TASK:
From the entries below, copy each line in which the word "career" occurs.
▬▬▬▬▬▬
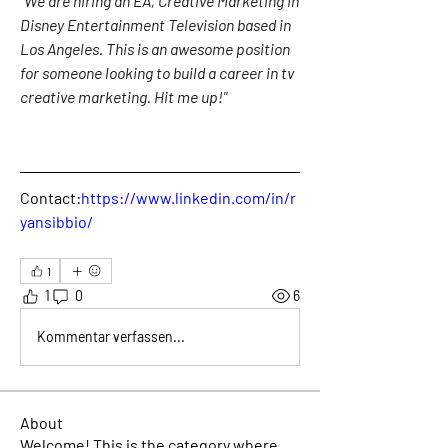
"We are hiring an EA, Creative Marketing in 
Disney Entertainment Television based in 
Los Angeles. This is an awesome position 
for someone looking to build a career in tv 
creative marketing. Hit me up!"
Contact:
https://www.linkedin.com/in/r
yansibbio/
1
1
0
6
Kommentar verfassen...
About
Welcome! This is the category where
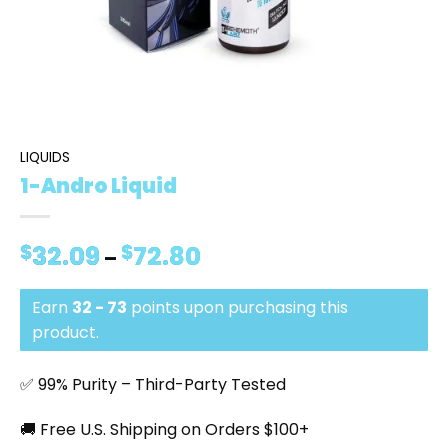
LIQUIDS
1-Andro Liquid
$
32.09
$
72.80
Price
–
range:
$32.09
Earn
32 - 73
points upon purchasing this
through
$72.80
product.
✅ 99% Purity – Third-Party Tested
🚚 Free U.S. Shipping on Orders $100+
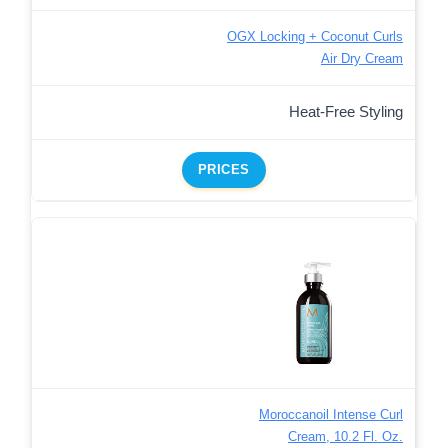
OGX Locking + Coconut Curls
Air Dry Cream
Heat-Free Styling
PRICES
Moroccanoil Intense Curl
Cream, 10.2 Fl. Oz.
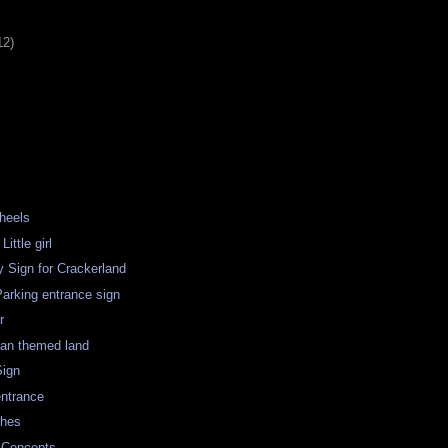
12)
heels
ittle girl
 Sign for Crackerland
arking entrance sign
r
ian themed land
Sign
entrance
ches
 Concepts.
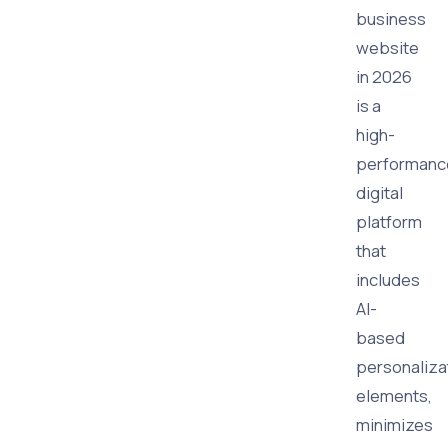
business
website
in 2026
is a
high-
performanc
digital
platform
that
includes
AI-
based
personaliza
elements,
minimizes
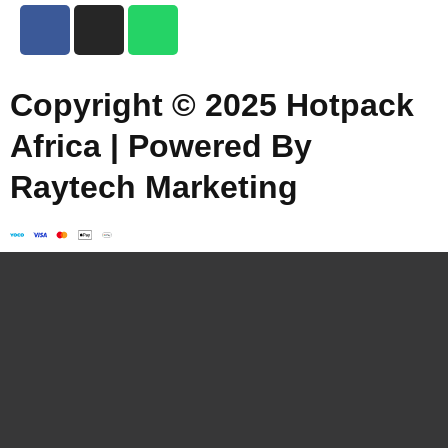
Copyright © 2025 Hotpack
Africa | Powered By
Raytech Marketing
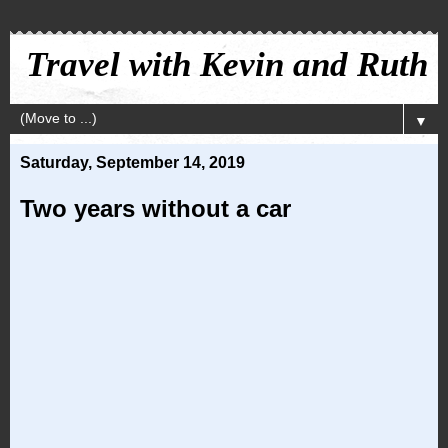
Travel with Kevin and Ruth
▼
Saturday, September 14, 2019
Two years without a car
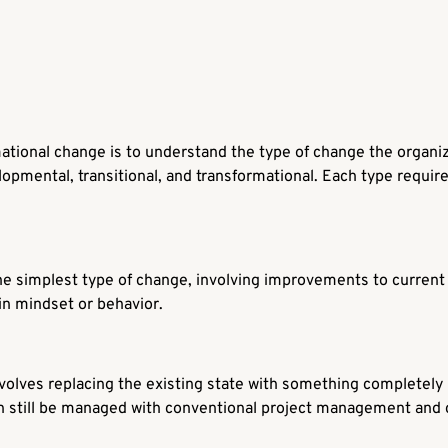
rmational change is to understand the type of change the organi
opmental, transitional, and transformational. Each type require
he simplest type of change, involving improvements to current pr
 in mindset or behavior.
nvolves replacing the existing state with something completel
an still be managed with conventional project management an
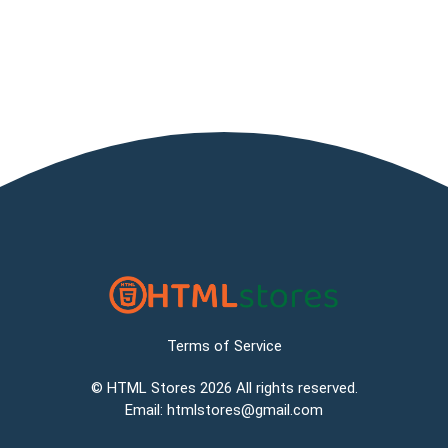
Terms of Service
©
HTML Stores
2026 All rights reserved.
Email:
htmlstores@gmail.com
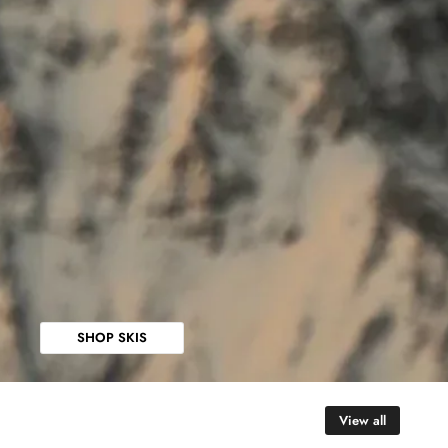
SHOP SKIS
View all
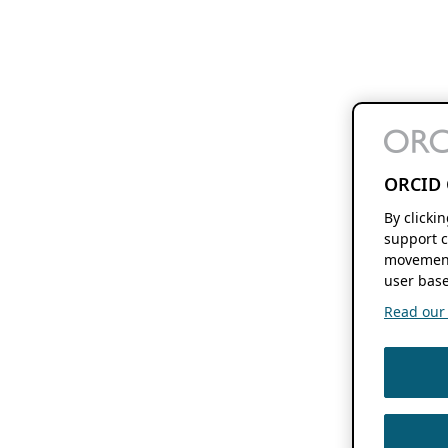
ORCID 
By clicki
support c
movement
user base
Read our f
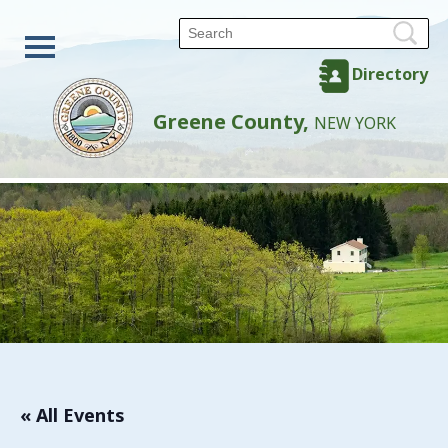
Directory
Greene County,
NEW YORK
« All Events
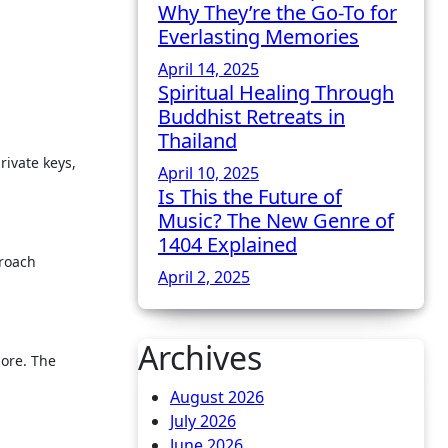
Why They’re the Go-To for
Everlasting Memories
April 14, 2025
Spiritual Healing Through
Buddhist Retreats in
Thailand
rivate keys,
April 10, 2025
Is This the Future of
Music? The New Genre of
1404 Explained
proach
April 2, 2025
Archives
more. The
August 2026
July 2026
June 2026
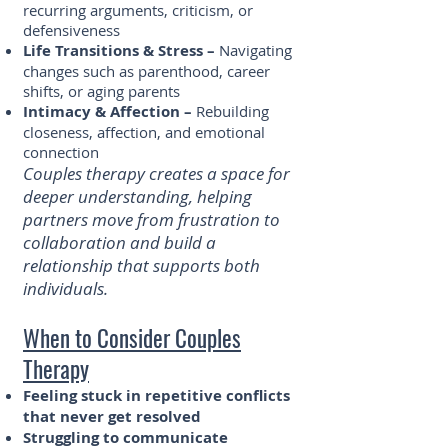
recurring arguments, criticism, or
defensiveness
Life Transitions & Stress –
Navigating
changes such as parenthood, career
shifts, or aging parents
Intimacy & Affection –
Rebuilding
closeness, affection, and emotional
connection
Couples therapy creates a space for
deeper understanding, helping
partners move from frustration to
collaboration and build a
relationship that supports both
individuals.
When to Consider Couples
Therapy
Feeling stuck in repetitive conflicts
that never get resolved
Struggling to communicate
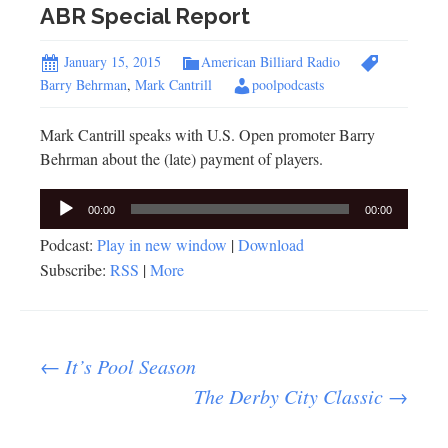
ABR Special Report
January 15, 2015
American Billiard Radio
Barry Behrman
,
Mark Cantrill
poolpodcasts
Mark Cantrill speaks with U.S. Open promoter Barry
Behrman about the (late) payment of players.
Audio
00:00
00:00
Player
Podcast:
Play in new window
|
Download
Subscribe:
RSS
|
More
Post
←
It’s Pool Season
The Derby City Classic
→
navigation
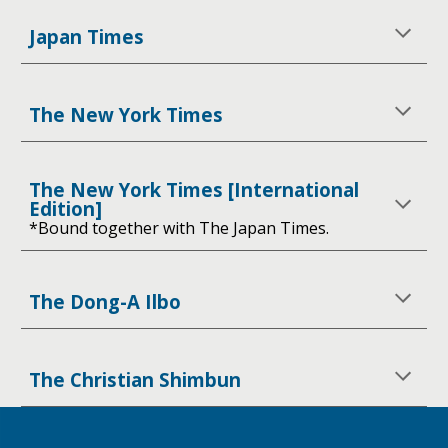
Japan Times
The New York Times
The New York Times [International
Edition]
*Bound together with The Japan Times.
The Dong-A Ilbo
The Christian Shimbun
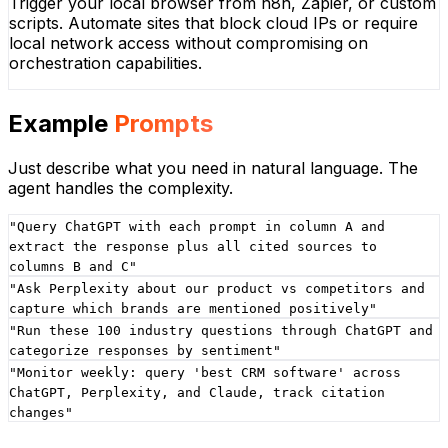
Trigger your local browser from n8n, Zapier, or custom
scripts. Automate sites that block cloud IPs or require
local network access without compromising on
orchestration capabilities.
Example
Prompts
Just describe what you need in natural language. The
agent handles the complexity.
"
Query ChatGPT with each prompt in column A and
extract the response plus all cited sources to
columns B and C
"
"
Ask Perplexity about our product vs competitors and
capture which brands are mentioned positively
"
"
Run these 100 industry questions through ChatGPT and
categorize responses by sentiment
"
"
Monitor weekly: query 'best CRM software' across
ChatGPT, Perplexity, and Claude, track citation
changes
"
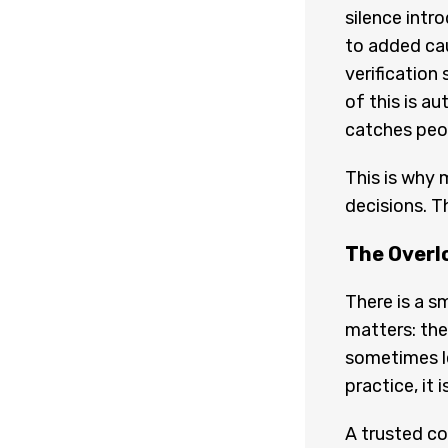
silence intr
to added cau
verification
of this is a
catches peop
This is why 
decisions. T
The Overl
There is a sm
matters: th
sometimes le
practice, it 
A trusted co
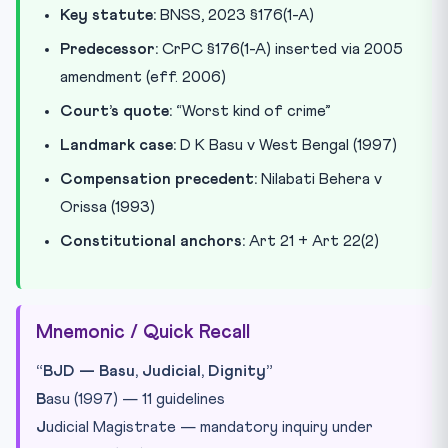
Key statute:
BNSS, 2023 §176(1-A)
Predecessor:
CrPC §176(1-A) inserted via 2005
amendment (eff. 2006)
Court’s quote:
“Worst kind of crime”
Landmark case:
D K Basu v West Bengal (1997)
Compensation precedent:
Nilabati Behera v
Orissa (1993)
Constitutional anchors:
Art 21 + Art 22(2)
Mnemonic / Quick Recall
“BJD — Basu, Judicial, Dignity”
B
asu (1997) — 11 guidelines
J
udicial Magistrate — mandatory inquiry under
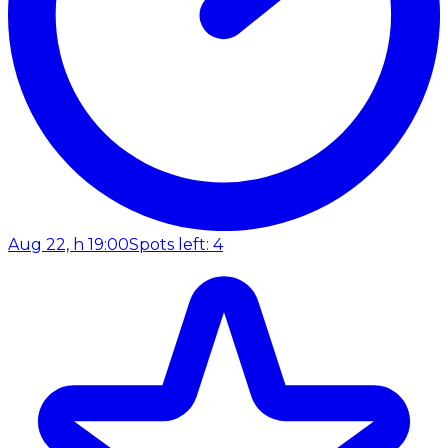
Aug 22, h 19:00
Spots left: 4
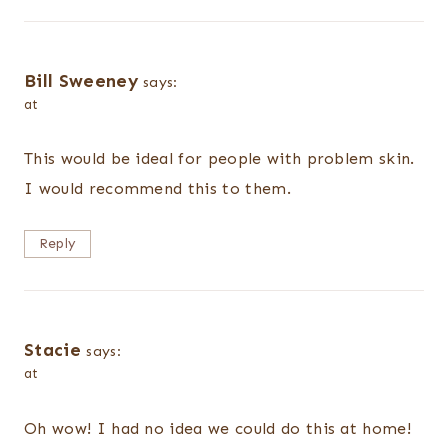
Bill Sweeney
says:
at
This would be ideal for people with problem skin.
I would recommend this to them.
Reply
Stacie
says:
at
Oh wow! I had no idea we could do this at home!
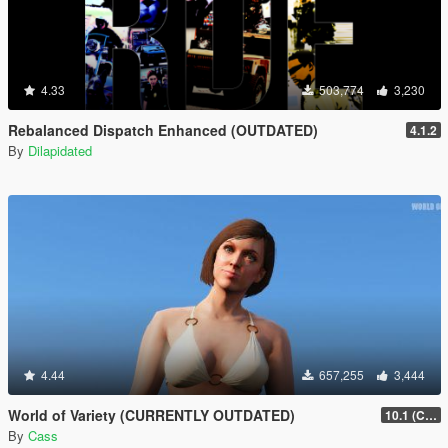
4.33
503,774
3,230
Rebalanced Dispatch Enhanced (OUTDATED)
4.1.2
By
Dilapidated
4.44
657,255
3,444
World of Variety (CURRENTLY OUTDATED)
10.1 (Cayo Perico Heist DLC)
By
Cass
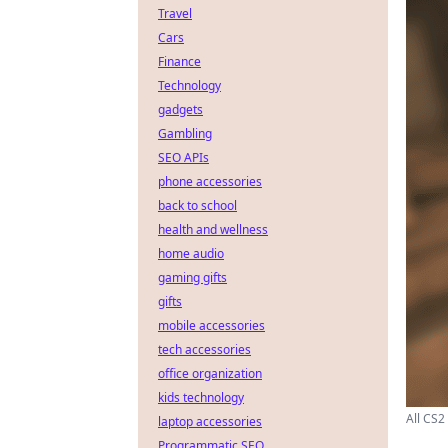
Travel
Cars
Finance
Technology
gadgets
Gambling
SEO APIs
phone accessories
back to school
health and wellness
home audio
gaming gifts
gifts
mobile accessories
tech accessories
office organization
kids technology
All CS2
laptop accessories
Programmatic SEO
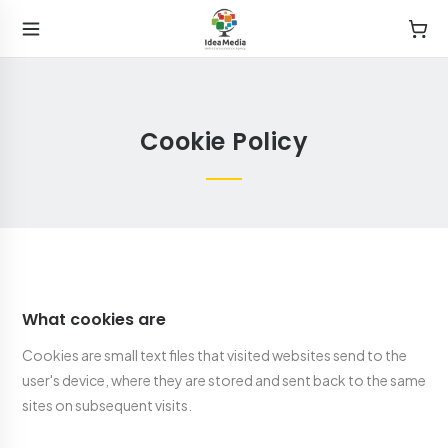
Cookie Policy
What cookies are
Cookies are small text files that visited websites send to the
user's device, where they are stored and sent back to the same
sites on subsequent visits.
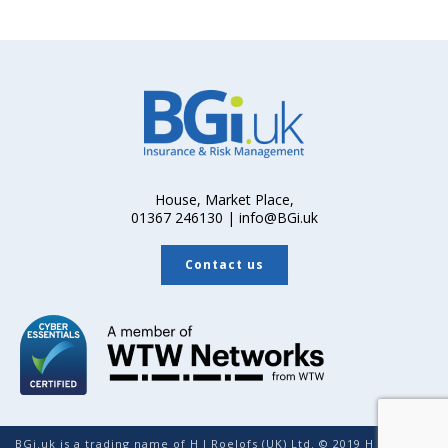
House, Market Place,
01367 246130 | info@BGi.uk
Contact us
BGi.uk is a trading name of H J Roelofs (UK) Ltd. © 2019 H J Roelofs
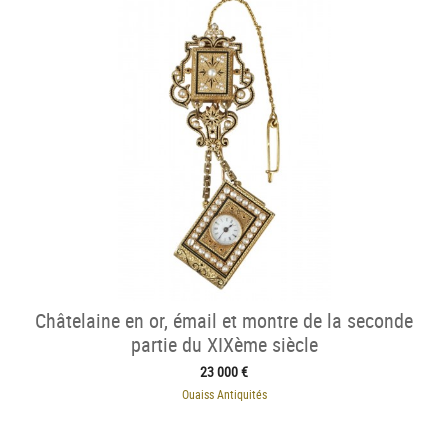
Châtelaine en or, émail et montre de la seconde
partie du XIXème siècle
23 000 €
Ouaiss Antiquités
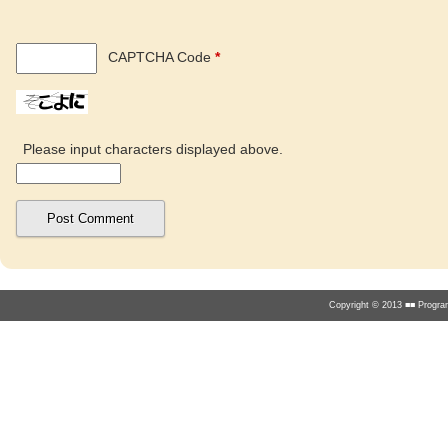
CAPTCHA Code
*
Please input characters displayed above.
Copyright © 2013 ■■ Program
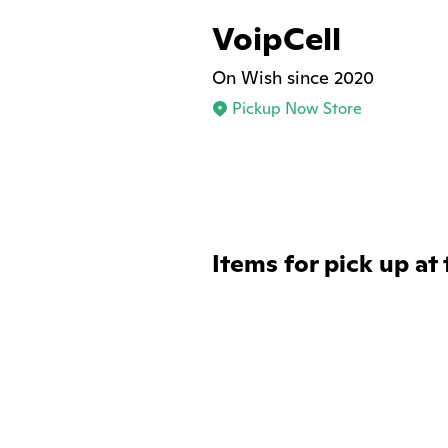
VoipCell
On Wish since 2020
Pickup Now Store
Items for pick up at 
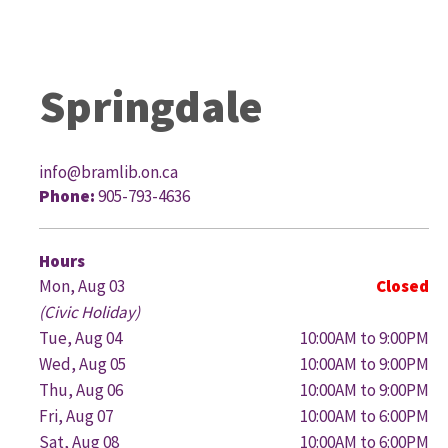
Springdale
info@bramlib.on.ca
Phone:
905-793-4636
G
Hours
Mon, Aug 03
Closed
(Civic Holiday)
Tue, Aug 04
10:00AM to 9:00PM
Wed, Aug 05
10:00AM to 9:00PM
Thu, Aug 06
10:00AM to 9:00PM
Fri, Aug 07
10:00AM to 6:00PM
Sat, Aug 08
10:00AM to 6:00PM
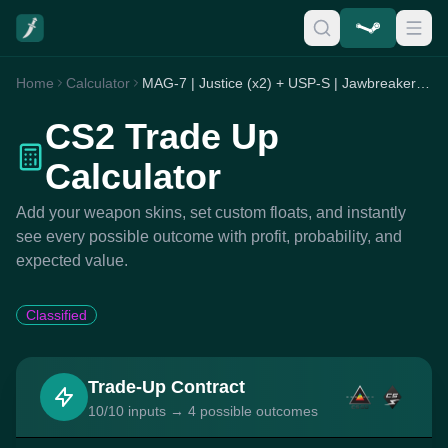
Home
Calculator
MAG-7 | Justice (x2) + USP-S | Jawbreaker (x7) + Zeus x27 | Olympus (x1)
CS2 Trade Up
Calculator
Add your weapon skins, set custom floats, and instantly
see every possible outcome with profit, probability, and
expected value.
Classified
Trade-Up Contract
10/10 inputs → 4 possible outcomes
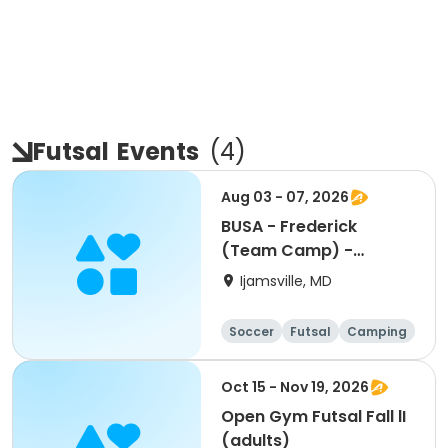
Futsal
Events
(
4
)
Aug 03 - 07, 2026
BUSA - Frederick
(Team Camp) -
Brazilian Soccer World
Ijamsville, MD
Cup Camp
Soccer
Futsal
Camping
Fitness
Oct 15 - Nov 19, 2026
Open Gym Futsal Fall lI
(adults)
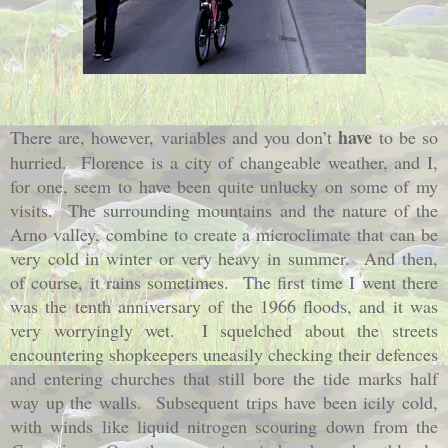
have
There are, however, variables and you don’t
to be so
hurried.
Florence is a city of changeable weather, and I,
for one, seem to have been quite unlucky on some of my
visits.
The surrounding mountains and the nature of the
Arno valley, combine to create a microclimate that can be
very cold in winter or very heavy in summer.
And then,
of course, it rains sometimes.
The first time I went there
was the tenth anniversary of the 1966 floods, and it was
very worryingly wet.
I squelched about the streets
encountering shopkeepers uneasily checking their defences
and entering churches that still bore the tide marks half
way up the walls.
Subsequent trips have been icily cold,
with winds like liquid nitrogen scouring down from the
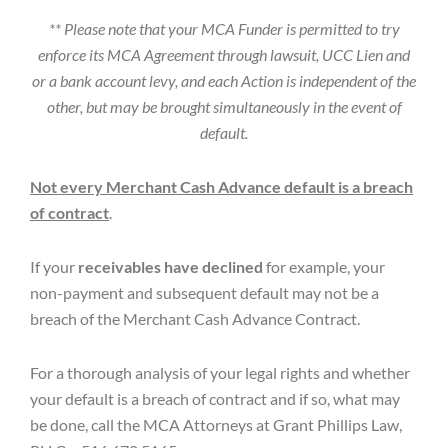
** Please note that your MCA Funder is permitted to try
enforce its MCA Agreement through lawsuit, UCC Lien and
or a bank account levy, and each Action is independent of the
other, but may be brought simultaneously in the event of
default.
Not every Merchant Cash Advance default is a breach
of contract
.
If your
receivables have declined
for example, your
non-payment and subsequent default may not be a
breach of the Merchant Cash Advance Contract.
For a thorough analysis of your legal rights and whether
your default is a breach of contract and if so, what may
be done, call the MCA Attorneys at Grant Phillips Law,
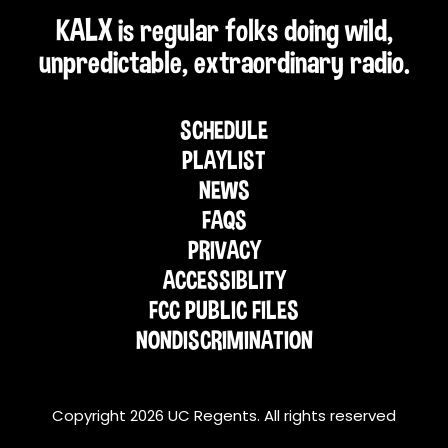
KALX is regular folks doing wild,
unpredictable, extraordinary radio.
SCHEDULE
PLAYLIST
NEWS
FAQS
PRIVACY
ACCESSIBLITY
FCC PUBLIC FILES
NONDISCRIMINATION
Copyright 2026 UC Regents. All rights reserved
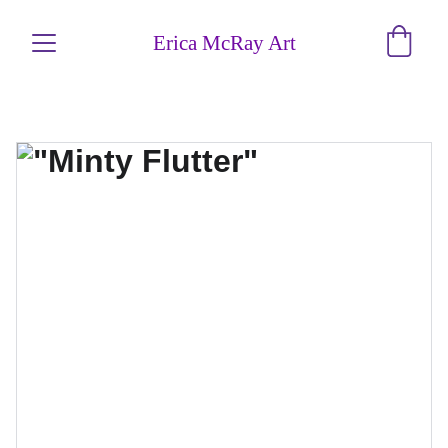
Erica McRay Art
▬▬▬▬▬▬
SOLUTION FOR THIS PROBLEM:
for someone looking to build a career in tv 
changes such as parenthood, career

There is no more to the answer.